Collections with McClelland & Stewart and Brick Books
Sometimes lost amid White Stone's reputation as a poetic biography is that it is also ekphrastic (meaning a poem about a work of art), as Bolster's direct inspiration was a series of Alice Liddell portraits taken by Charles Dodgson, better known as Lewis Carroll. This ekphrastic element would move to the centre of Bolster's inquiry in future books. Her two collections with McClelland & Stewart (1999's Two Bowls of Milk and 2002's Pavilion) contain many poems that reflect on art. While her subjects include paintings by Vermeer and Jean Paul Lemieux, Bolster's ekphrastic period is most notable for stepping back from specific art objects to review both the whole procedure of looking, and the place of art in society. Her 1998 chapbook Inside a Tent of Skin (Mothertongue Press) is not only concerned with the nine pieces from the National Gallery of Canada that are the poems' nominal subjects, but with the greater anthropological concerns of gallery-going.
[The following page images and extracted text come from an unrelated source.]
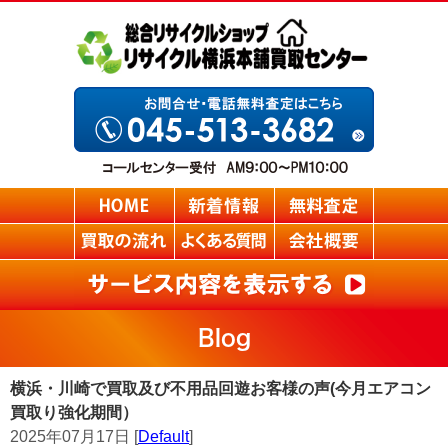
Blog
横浜・川崎で買取及び不用品回遊お客様の声(今月エアコン
買取り強化期間）
2025年07月17日 [
Default
]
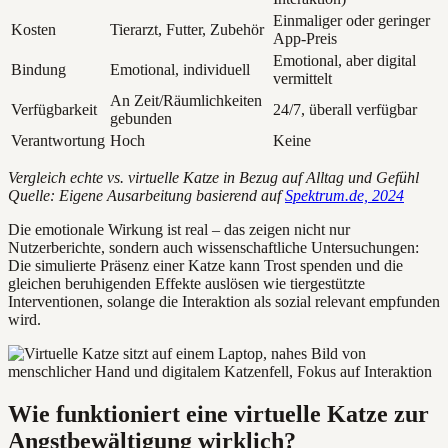
Einmaliger oder geringer
Kosten
Tierarzt, Futter, Zubehör
App-Preis
Emotional, aber digital
Bindung
Emotional, individuell
vermittelt
An Zeit/Räumlichkeiten
Verfügbarkeit
24/7, überall verfügbar
gebunden
Verantwortung
Hoch
Keine
Vergleich echte vs. virtuelle Katze in Bezug auf Alltag und Gefühl
Quelle: Eigene Ausarbeitung basierend auf
Spektrum.de, 2024
Die emotionale Wirkung ist real – das zeigen nicht nur
Nutzerberichte, sondern auch wissenschaftliche Untersuchungen:
Die simulierte Präsenz einer Katze kann Trost spenden und die
gleichen beruhigenden Effekte auslösen wie tiergestützte
Interventionen, solange die Interaktion als sozial relevant empfunden
wird.
Wie funktioniert eine virtuelle Katze zur
Angstbewältigung wirklich?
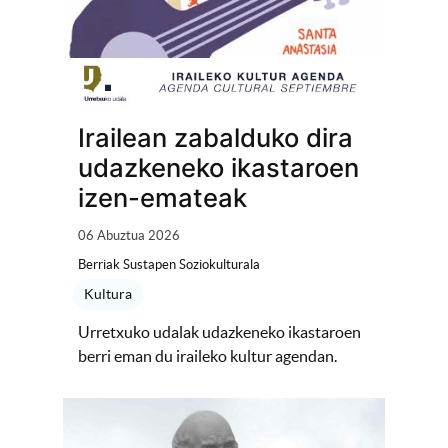
Irailean zabalduko dira
udazkeneko ikastaroen
izen-emateak
06 Abuztua 2026
Berriak Sustapen Soziokulturala
Kultura
Urretxuko udalak udazkeneko ikastaroen
berri eman du iraileko kultur agendan.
This reflectiveness eventually found a mature voice in 2011's A Page from the Wonders of Life on Earth (Brick Books), where it is public space itself, and its accompanying public spectacles, that holds Bolster's interest. Her fourth collection was praised for its commitment to research and its density of ideas. Its subjects include not just works of art, but a whole host of displayed objects from parks, arcades, and - more than anything - zoos.
As an Editor
Bolster's mid-career interest in zoos can also be traced through her editorial work. She co-edited the anthology Penned: Zoo Poems (2009), which traces the consideration of zoos and domestic animals by poets as diverse as Ted Hughes, Margaret Atwood and A.K. Ramanujan. Her other editorial efforts include the late poet Diana Brebner's The Ishtar Gate: Last and Selected Poems (2004) and the first edition in Tightrope Books' Best Canadian Poetry anthology (2008).